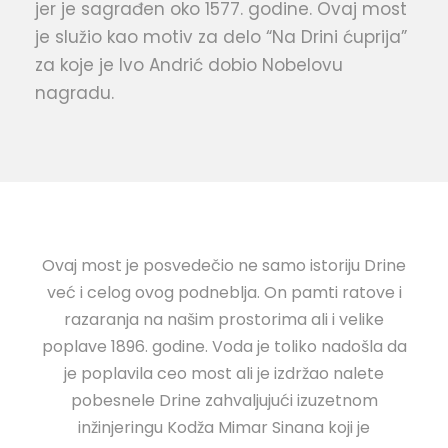
jer je sagrađen oko 1577. godine. Ovaj most
je služio kao motiv za delo “Na Drini ćuprija”
za koje je Ivo Andrić dobio Nobelovu
nagradu.
Ovaj most je posvedečio ne samo istoriju Drine
već i celog ovog podneblja. On pamti ratove i
razaranja na našim prostorima ali i velike
poplave 1896. godine. Voda je toliko nadošla da
je poplavila ceo most ali je izdržao nalete
pobesnele Drine zahvaljujući izuzetnom
inžinjeringu Kodža Mimar Sinana koji je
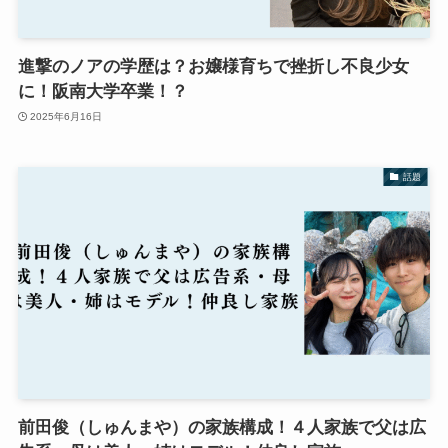
進撃のノアの学歴は？お嬢様育ちで挫折し不良少女
に！阪南大学卒業！？
2025年6月16日
話題
前田俊（しゅんまや）の家族構成！４人家族で父は広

........

- **PROBLEM STATEMENT**: Please show every line above that includes the word "Drine".

- **ANSWER FOR THE TASK**:
Ovaj most je posvedečio ne samo istoriju Drine
pobesnele Drine zahvaljujući izuzetnom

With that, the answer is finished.